The concept of reference points in animation is common if you know, but it can surprise people who don't have a lot of experience or knowledge of the history of the medium. Even the greatest and most talented illustrators have to start somewhere when creating a character, and it's no different for the artisans who work for Walt Disney Animation Studios. In the early eras of Disney animation, reference points were often live actors or animals. In the cases of Bambi and Dumbo, for example, if you watch the 1941 film The Reluctant Dragon (a film that itself was bizarrely censored for one particular animated detail)you can see how animators literally watch the deer and elephants move so they can accurately capture those tiny details when designing the title characters.
However, as the world approached the 21st century, Disney animators began to look not only to real people, but specifically known real people when designing some of their movie characters. Indeed, one such example that you may not have known about before was when Disney animators were inspired by none other than Mission: Impossible man Tom Cruise as they followed up on the quest for the title character in their 1992 animated adaptation of Aladdin. year. . However, while Cruise was one of the most famous people in the world at that point in time (and still is today), it should be noted that if the Disney animators had their way, he wouldn't have been a thought in anyone's head. .
Aladdin was originally modeled after Michael J. Fox, not Tom Cruise
To unpack all of this, we need to bring in a little context and background. As has been the case for most of Disney's heralded renaissance era, we should begin with the late songwriter Howard Ashman. Ashman and his composing partner Alan Menken were brought into the studio in the mid-1980s to help revive a new version of The Little Mermaid. No doubt, the iconic and beautiful songs of that film played a huge part in its success, but it should also be noted that Ashman and Mencken were credited with writing the entire script of the film, not just the music. So naturally, since The Little Mermaid was an undeniable hit at the box office and with critics (it even earned Disney a few Oscars along the way), Ashman and Menken were brought back for future films, starting with Disney's 1991 masterpiece. Beauty and the Beast." But due to the long trail between when animated titles were approved and actually completed, along with Ashman's tragic death from AIDS in March 1991 (months before Beauty and the Beast hit theaters), Disney had already begun development on the next duet title: "Aladdin". While we all know and love Beauty and the Beast, it might surprise some people to learn that Ashman only worked on that film so he could put his passion into Aladdin.
For a number of reasons, the version of Aladdin we all know is a far cry from the one Ashman envisioned before he died. Key characters and songs from his take didn't survive the final cut; perhaps the most famous example is Aladdin's mother, who was enough of a presence to lead to a song that was given a second life in the Broadway musical, Proud of Your Boy. Not only has the arc of the film changed, so has the tone; the very design of Aladdin himself has also changed. For animators like Glen Keane, as noted in the Los Angeles Times profile back in the fall of 1992, it wasn't Cruise who served as the initial design inspiration for Aladdin, but another young big name A-lister of the era: Michael J. Fox. Keane also noted that his Aladdin was "short in stature, but with a big ego and a lot of dreams." However, then-executive Jeffrey Katzenberg was upset with how the production was coming along and demanded changes of all kinds, including making Aladdin more relaxed and a bit more mature by using "Top Gun" as a visual cue for the redesign. (We can argue about how Cruise and Fox from 1992 probably weren't drastically different as performers, of course.)
Aladdin feels more modern than the film around it
At the time, Keane noted that when he watched Cruise fulfill his need for speed, he saw "a confidence, a look in his brows that gives him intensity and at the same time a smile that has a kind of awkward look" that would help fill Aladdin in appropriate proportions. It's worth wondering how much of the end result looks like Cruise vs.

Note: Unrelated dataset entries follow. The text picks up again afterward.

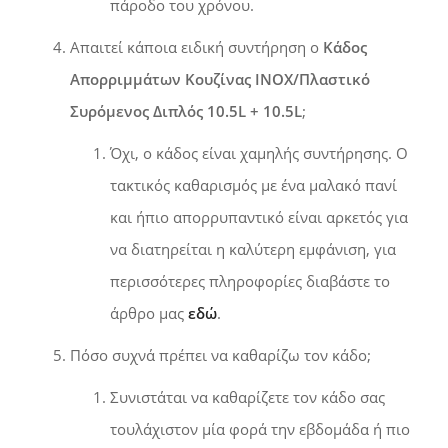
πάροδο του χρόνου.
Απαιτεί κάποια ειδική συντήρηση ο
Κάδος
Απορριμμάτων Κουζίνας INOX/Πλαστικό
Συρόμενος Διπλός 10.5L + 10.5L
;
Όχι, ο κάδος είναι χαμηλής συντήρησης. Ο
τακτικός καθαρισμός με ένα μαλακό πανί
και ήπιο απορρυπαντικό είναι αρκετός για
να διατηρείται η καλύτερη εμφάνιση, για
περισσότερες πληροφορίες διαβάστε το
άρθρο μας
εδώ
.
Πόσο συχνά πρέπει να καθαρίζω τον κάδο;
Συνιστάται να καθαρίζετε τον κάδο σας
τουλάχιστον μία φορά την εβδομάδα ή πιο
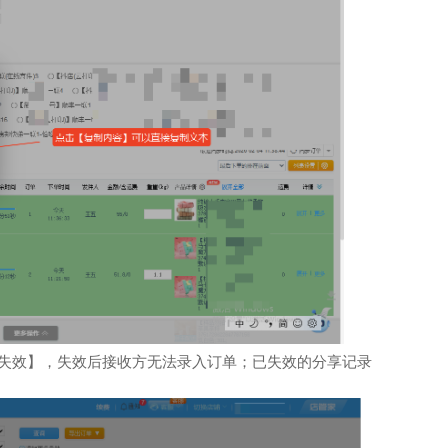
失效】，失效后接收方无法录入订单；已失效的分享记录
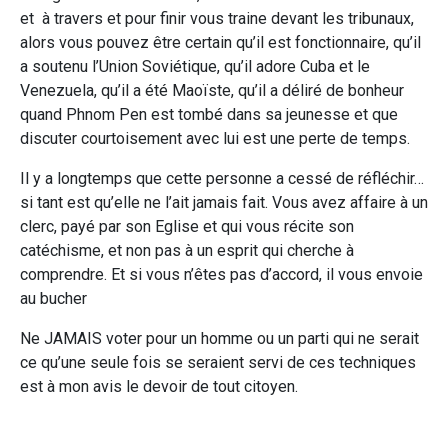
et à travers et pour finir vous traine devant les tribunaux,
alors vous pouvez être certain qu’il est fonctionnaire, qu’il
a soutenu l’Union Soviétique, qu’il adore Cuba et le
Venezuela, qu’il a été Maoïste, qu’il a déliré de bonheur
quand Phnom Pen est tombé dans sa jeunesse et que
discuter courtoisement avec lui est une perte de temps.
Il y a longtemps que cette personne a cessé de réfléchir…
si tant est qu’elle ne l’ait jamais fait. Vous avez affaire à un
clerc, payé par son Eglise et qui vous récite son
catéchisme, et non pas à un esprit qui cherche à
comprendre. Et si vous n’êtes pas d’accord, il vous envoie
au bucher
Ne JAMAIS voter pour un homme ou un parti qui ne serait
ce qu’une seule fois se seraient servi de ces techniques
est à mon avis le devoir de tout citoyen.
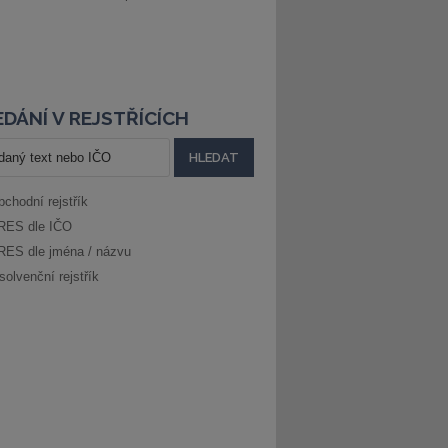
DÁNÍ V REJSTŘÍCÍCH
bchodní rejstřík
RES dle IČO
RES dle jména / názvu
solvenční rejstřík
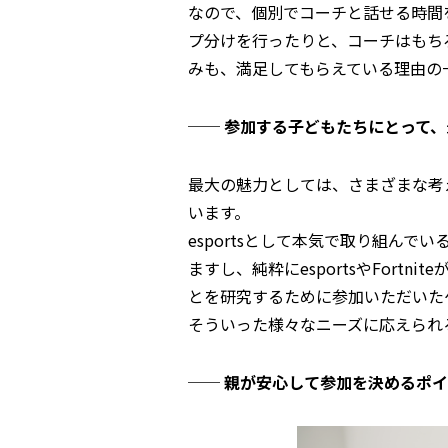
なので、個別でコーチと話せる時間
プ分けを行ったりと、コーチはもち
みも、満足してもらえている理由の
── 参加する子どもたちにとって
最大の魅力としては、さまざまな考
います。
esportsとして本気で取り組ん
ますし、純粋にesportsやFort
とを研究するために参加いただいた
そういった様々なニーズに応えられるとこ
── 親が安心して参加を決めるポ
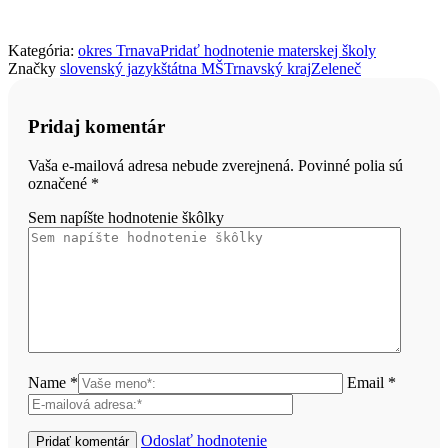
Kategória:
okres Trnava
Pridať hodnotenie materskej školy
Značky
slovenský jazyk
štátna MŠ
Trnavský kraj
Zeleneč
Pridaj komentár
Vaša e-mailová adresa nebude zverejnená. Povinné polia sú
označené
*
Sem napíšte hodnotenie škôlky
Name *
Email *
Odoslať hodnotenie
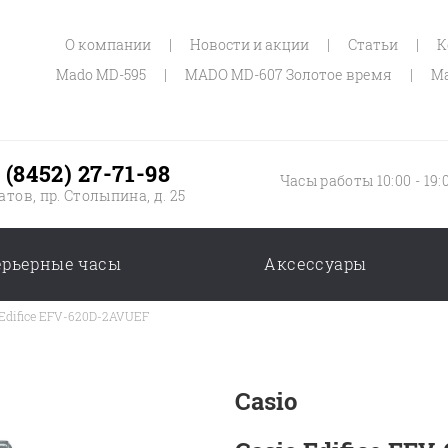
О компании
|
Новости и акции
|
Статьи
|
К
Mado MD-595
|
MADO MD-607 Золотое время
|
Ma
 (8452) 27-71-98
Часы работы 10:00 - 19:
атов, пр. Столыпина, д. 25
ерьерные часы
Аксессуары
 Edifice EFV-620D-2AVUEF
Casio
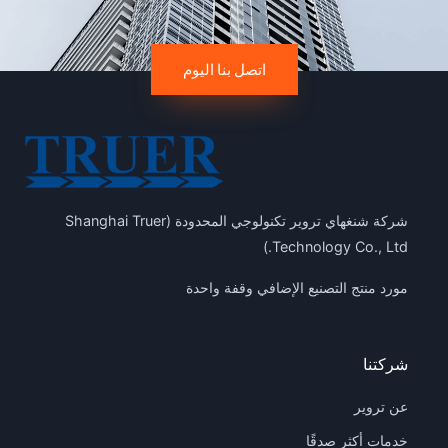
اتصل بنا اليوم
شركة شنغهاي تروير تكنولوجي المحدودة (Shanghai Truer
Technology Co., Ltd.)
مورد منتج التصنيع الإضافي وقفة واحدة
شركتنا
عن تروير
خدمات أكثر صدقًا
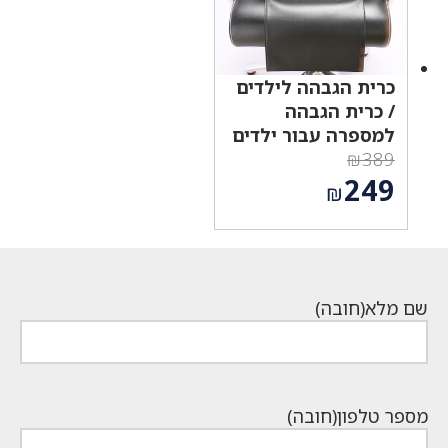
כרית הגבהה לילדים
/ כרית הגבהה
למספרה עבור ילדים
₪
389
המחיר
249
₪
המקורי
המחיר
היה:
הנוכחי
₪389.
הוא:
₪249.
שם מלא
(חובה)
מספר טלפון
(חובה)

Fox, of course, and because the uncomfortable intensity in the film seems much more embodied than Robin William's living Genie than from the titular hero. (Also, the Aladdin we see sometimes feels like a teenage Marty McFly compared to a slightly older but no less immature and juvenile fighter pilot.) What feels undeniably true is that, when you see this "Aladdin" he it feels much more modern than the setting in which his story takes place, allowing the audience to perhaps more easily relate to his struggles as an orphaned "street rat" in Agrabah.
The amount of changes an animated film can go through is often mammoth, and almost always in ways we don't realize until after the film's release. Disney is no stranger to such creative struggles, as directors like Katzenberg can often jump in and make a long list of demands that end up completely overhauling the film from top to bottom. In an ideal world, the audience doesn't even realize the bumpy road to the ending when they watch the movie. These days, you can peek behind the curtain if you want; Consider the recent "Into the Unknown," Disney's multi-part documentary series about the making of "Frozen II," which makes much clearer how that film's murky arc came to be. For Aladdin, however, its own creative success far outweighs the reality that it could once have looked very different, in no small part because the hero didn't seem confident and mature enough. Disney animators had, if you will, an impossible mission to undertake when they were forced to redesign Aladdin, and luckily they were up to the challenge.